[Opening Given entries section]

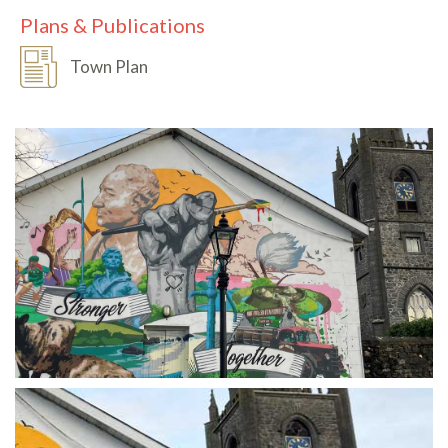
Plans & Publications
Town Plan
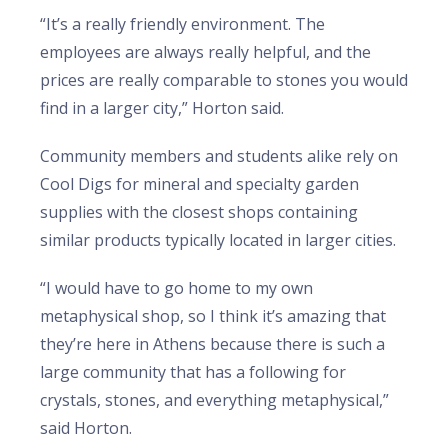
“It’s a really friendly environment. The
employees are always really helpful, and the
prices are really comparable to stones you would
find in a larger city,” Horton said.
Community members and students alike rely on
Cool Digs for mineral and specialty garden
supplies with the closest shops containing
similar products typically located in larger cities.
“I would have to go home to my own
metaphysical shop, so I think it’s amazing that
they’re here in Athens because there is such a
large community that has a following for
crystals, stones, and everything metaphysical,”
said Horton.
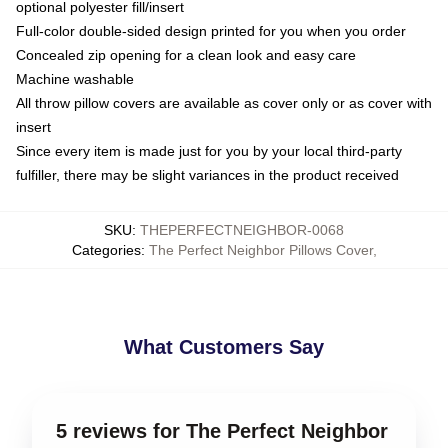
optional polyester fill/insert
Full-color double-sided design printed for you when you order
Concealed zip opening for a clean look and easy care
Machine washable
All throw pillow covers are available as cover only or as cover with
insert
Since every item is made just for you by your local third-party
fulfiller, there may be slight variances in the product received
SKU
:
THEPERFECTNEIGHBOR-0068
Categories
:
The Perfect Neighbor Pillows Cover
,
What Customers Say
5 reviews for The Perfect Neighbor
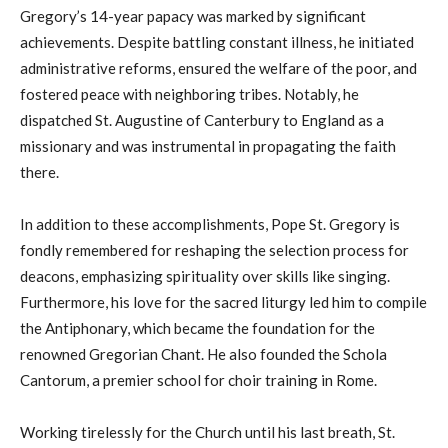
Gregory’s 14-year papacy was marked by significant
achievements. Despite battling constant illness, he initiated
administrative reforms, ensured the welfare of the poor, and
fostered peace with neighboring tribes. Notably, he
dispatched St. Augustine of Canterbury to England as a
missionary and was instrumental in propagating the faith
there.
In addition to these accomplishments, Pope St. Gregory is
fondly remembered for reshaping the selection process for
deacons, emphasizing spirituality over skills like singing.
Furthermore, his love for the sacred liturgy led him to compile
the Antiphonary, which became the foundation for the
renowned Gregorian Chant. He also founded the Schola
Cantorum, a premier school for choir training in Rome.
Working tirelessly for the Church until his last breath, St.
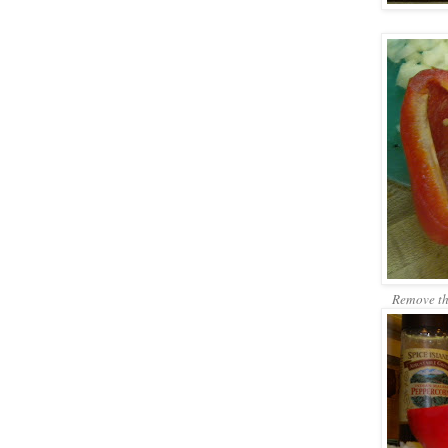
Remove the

[Closing Given entries section]
[Opening Given entries section]

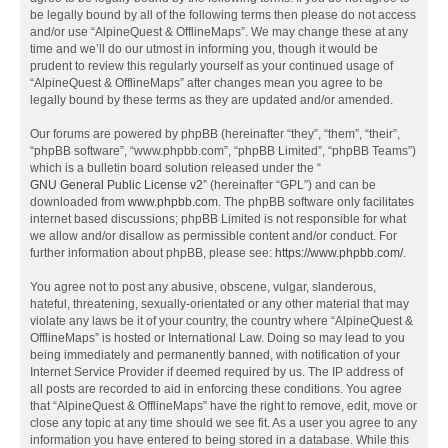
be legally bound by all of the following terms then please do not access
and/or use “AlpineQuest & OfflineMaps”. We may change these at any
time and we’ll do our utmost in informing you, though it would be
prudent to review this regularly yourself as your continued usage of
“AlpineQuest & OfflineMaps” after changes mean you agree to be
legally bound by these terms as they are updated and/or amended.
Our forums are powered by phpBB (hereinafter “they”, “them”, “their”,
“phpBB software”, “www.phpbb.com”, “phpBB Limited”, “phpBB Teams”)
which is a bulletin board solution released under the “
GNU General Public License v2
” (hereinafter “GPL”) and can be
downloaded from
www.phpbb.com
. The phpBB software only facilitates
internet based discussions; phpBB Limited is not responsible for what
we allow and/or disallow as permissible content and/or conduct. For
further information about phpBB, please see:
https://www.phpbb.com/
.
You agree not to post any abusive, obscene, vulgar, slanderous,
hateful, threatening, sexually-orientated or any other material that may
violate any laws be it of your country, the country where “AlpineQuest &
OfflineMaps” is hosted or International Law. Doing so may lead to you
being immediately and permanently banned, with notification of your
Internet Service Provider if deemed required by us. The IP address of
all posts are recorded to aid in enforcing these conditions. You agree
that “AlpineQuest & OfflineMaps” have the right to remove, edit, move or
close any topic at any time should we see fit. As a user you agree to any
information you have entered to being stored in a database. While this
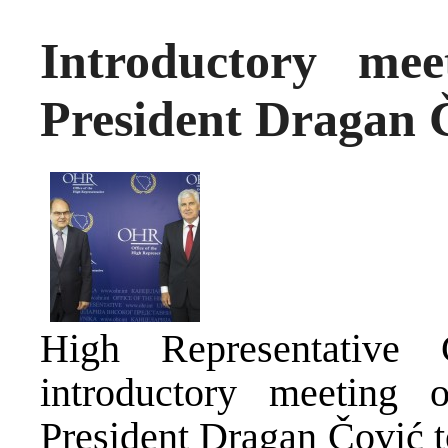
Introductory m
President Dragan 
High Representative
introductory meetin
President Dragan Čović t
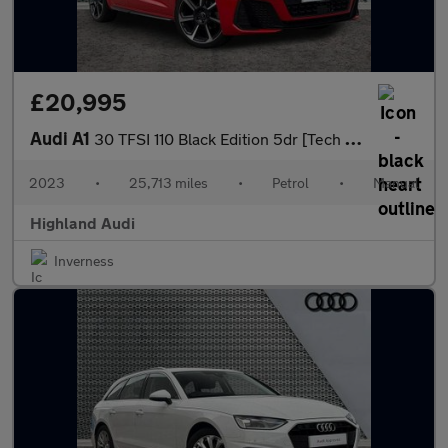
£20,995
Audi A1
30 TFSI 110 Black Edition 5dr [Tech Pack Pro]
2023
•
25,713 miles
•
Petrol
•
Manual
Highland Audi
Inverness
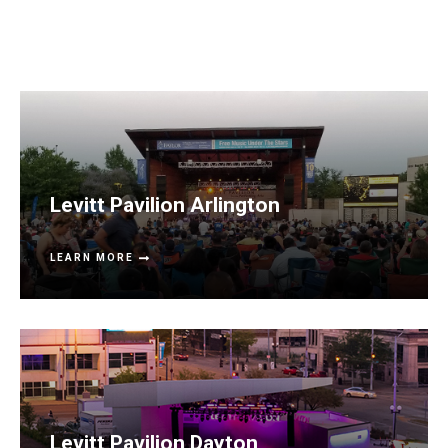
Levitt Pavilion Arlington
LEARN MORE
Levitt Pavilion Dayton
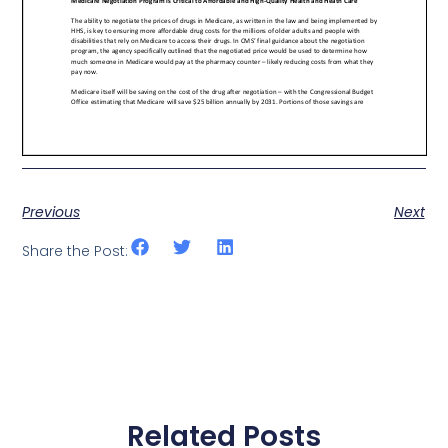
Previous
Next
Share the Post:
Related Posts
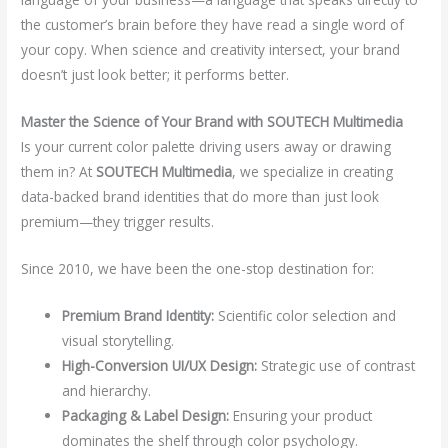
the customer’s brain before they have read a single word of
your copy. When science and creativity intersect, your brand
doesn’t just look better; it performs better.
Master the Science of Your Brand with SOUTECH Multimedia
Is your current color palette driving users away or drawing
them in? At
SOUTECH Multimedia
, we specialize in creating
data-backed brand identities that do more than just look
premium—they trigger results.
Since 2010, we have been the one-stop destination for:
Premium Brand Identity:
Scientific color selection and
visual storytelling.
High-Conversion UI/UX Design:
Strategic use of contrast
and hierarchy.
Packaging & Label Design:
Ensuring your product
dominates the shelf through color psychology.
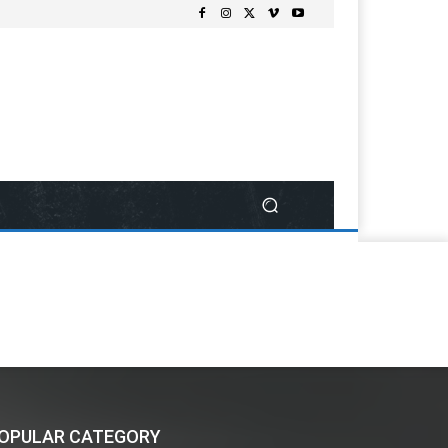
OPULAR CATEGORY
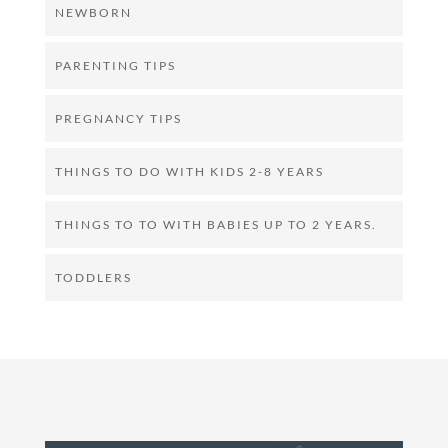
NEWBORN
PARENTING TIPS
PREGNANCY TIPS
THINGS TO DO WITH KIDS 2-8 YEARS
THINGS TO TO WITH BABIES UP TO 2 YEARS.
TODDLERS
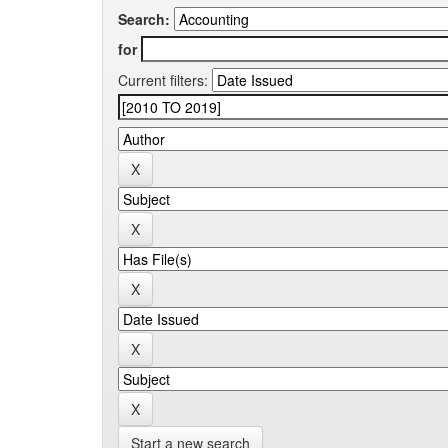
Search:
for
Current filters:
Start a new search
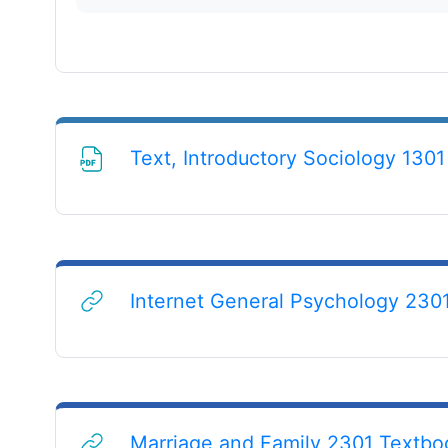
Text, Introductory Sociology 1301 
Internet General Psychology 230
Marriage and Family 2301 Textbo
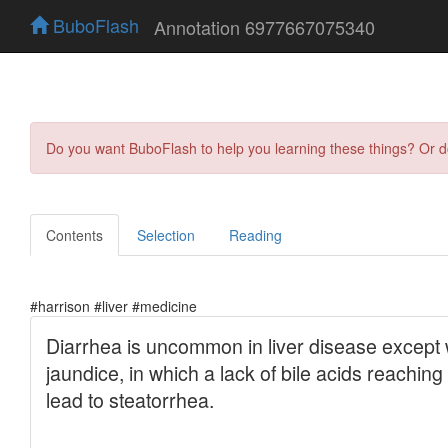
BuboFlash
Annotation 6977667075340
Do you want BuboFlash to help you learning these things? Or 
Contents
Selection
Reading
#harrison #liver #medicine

[Closing Given entries section]
[Opening Given entries section]

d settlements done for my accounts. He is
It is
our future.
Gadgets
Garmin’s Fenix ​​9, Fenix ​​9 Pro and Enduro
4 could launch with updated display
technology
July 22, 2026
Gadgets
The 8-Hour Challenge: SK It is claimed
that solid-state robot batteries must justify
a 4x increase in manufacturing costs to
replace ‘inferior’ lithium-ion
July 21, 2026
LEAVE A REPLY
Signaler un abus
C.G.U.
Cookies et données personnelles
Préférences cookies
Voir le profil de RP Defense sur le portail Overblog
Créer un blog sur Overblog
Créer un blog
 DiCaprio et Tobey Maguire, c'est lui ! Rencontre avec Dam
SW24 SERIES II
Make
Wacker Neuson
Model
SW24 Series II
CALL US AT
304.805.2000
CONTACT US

[Closing Given entries section]

What you have to do: Give only the number of lines in the entries that contain "Overblog".

Task output: 2